Immune Cell Differences Must Be Considered in Epigenetic Age
Epigenetic age is most commonly measured via blood sample, assessing the epigenetic markers of immune cells in that sample. Unfortunately the present mainstream epigenetic clocks will provide different ages for different immune cell populations. This leads to meaningful variation in assessments of the same individual, because different cell populations might be present in somewhat different proportions in each blood sample. We might also question which of the cell populations provide the most useful epigenetic age when it comes to responsiveness to interventions that might slow or reverse aspects of aging. This is a well known problem at this point in the continued development of epigenetic clocks, but there is as yet little consensus on what to do about it.
Aging is a significant risk factor for various human disorders, and DNA methylation clocks have emerged as powerful tools for estimating biological age and predicting health-related outcomes. Methylation data from blood DNA has been a focus of more recently developed DNA methylation clocks. However, the impact of immune cell composition on epigenetic age acceleration (EAA) remains unclear as only some clocks incorporate partial cell type composition information when analyzing EAA.

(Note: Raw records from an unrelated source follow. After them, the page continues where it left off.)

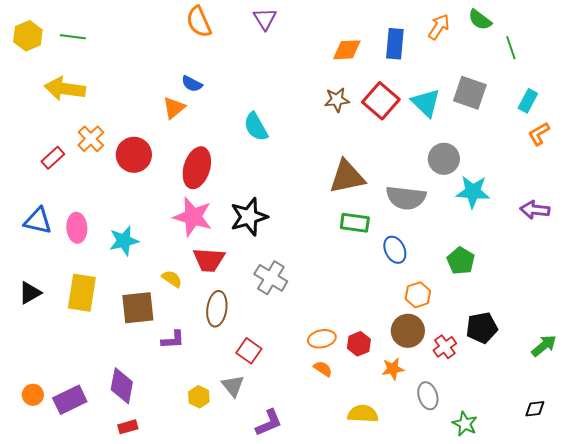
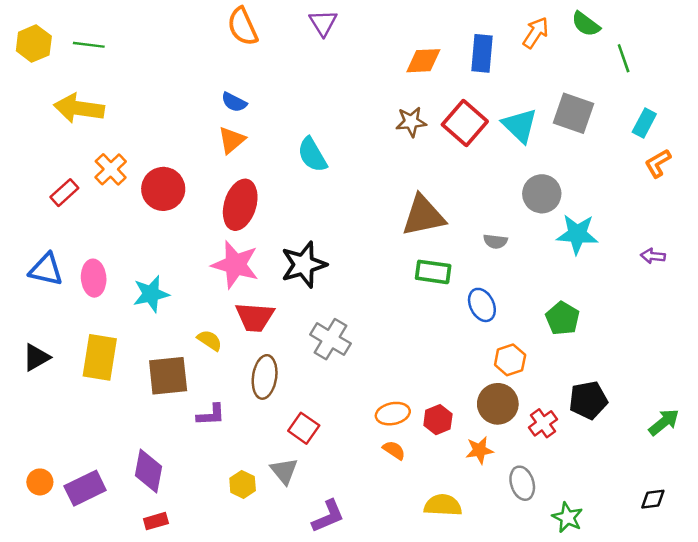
orange triangle: (174, 108) -> (232, 140), moved
gray semicircle: (406, 198) -> (495, 241), size x0.5
purple arrow: (535, 210) -> (653, 256), size x0.7

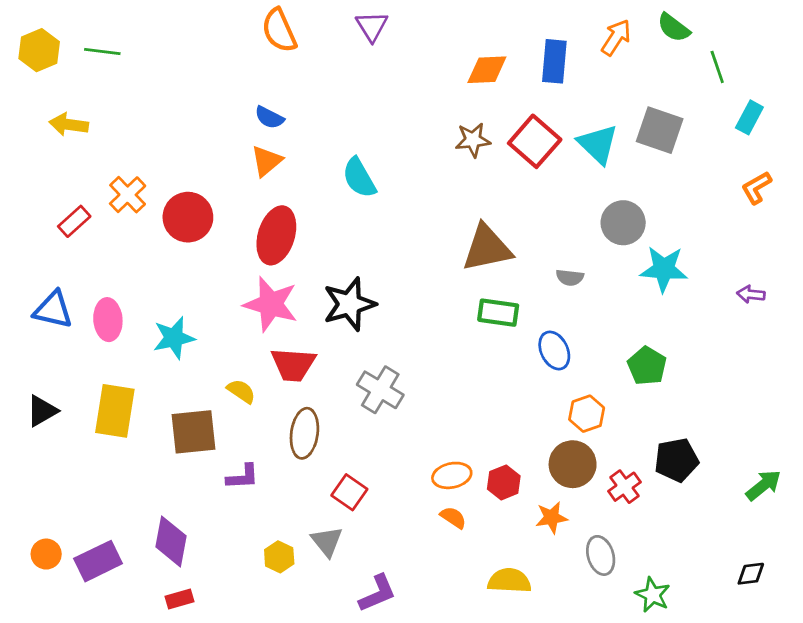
yellow arrow: (79, 108) -> (69, 124), moved, size x0.7
cyan rectangle: (644, 123) -> (749, 117), moved

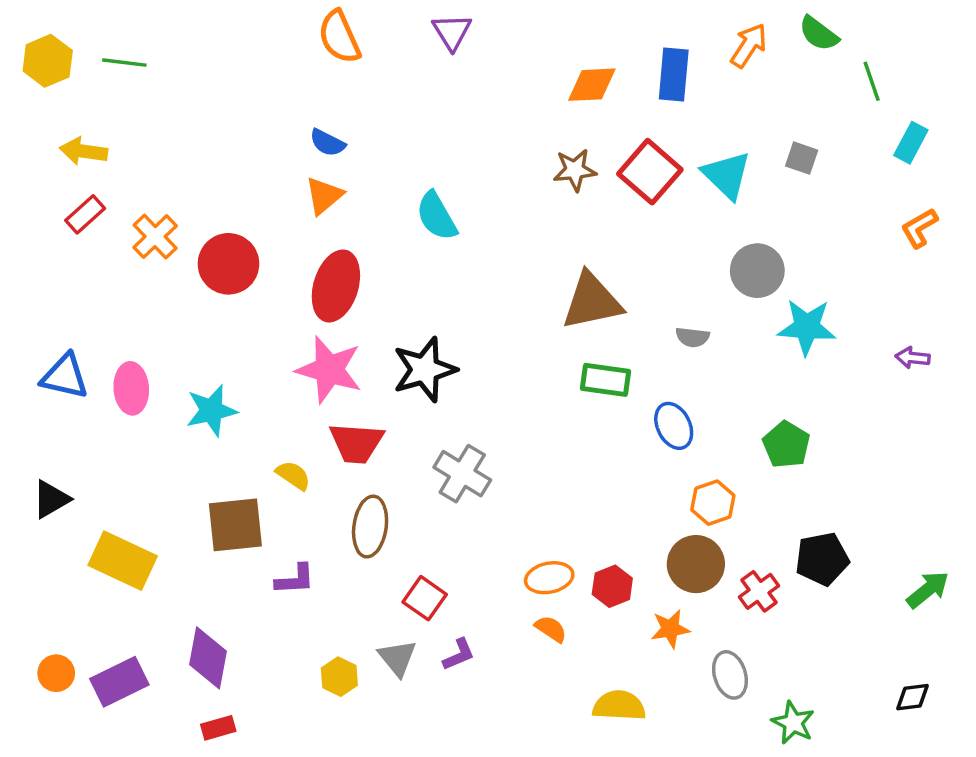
gray square: (660, 130) -> (802, 158), size x0.6
red rectangle: (74, 221) -> (85, 214), moved
yellow rectangle: (115, 411) -> (123, 561), moved, turned -74
purple L-shape: (377, 593) -> (459, 654), moved, size x0.7

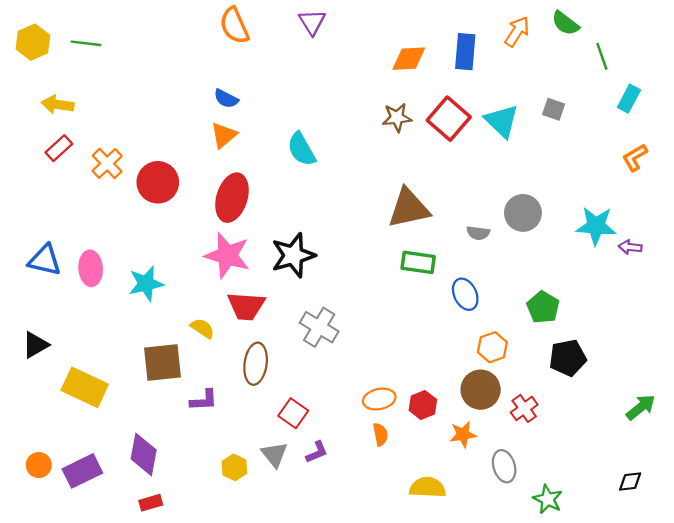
gray circle: (757, 271) -> (523, 213), moved
cyan star: (807, 327) -> (596, 226), moved
black pentagon: (822, 559) -> (568, 358), moved
orange semicircle: (551, 629) -> (380, 434), turned 45

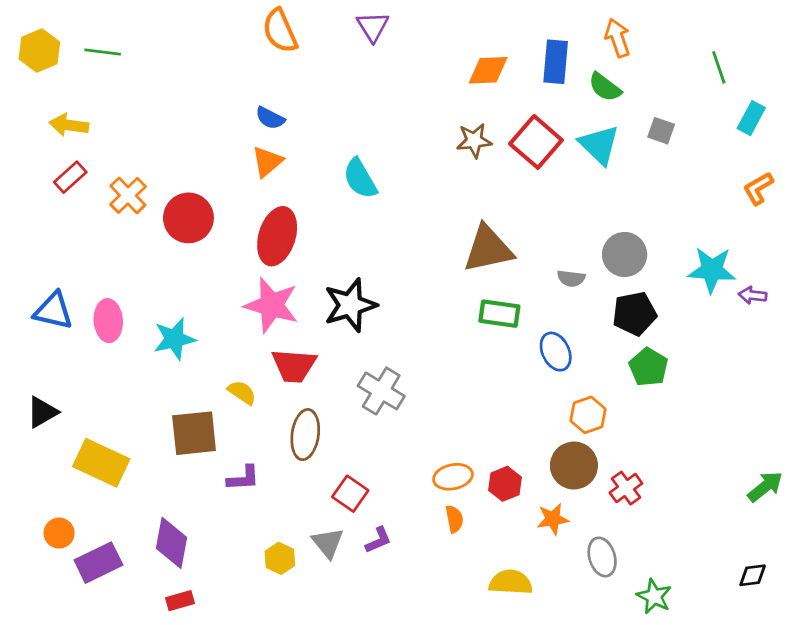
green semicircle: (565, 23) -> (605, 87), moved
orange arrow: (517, 32) -> (618, 38), turned -52
black pentagon: (568, 358) -> (634, 314), moved
orange circle: (39, 465) -> (59, 533), moved

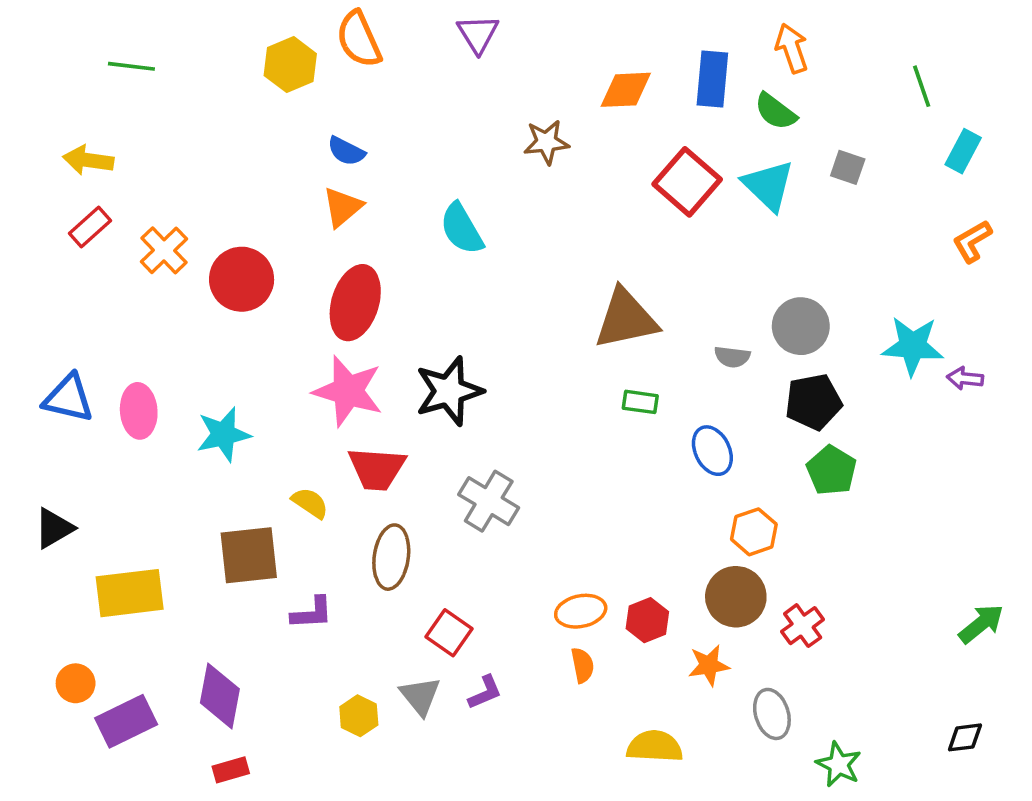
yellow hexagon: (39, 51) -> (290, 65), moved
brown star: (474, 141) -> (546, 142), moved
green rectangle: (499, 314) -> (640, 402), size x0.7
yellow rectangle: (101, 463) -> (130, 593), turned -32

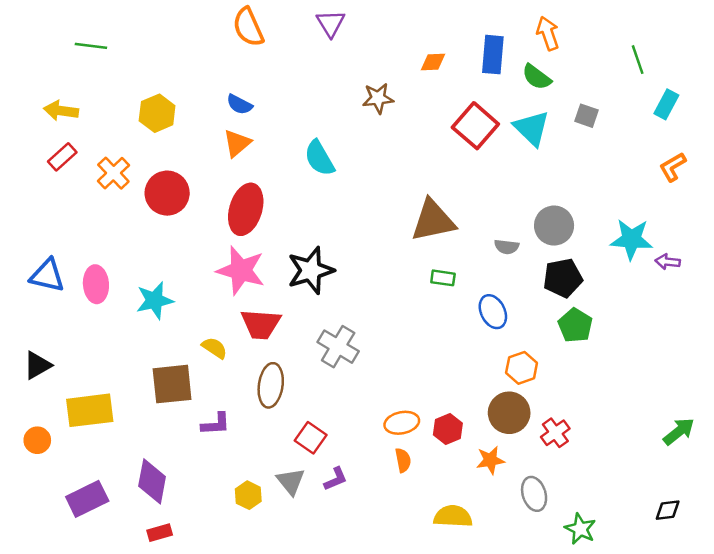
yellow hexagon: (290, 65) -> (157, 113), moved
orange diamond: (626, 90) -> (433, 62), size x0.7
orange circle: (76, 683) -> (37, 440), moved

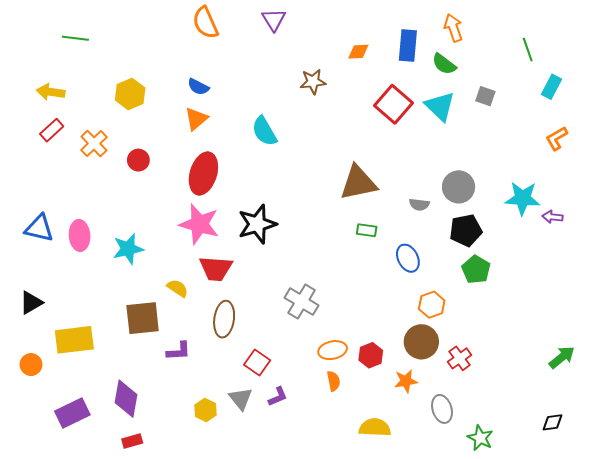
red circle: (167, 193) -> (138, 160), size x0.6
gray cross: (338, 347) -> (302, 302), moved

We investigated associations of 12 immune cell types measured by cell-type deconvolution with EAA predicted by six widely-used DNA methylation clocks in data from more than 10,000 blood samples. We observed significant associations of immune cell composition with EAA for all six clocks tested. Across the clocks, nine or more of the 12 cell types tested exhibited significant associations with EAA. Higher memory lymphocyte subtype proportions were associated with increased EAA, and naïve lymphocyte subtypes were associated with decreased EAA. To demonstrate the potential confounding of EAA by immune cell composition, we applied EAA in rheumatoid arthritis.
Our research maps immune cell type contributions to EAA in human blood and offers opportunities to adjust for immune cell composition in EAA studies to a significantly more granular level. Understanding associations of EAA with immune profiles has implications for the interpretation of epigenetic age and its relevance in aging and disease research.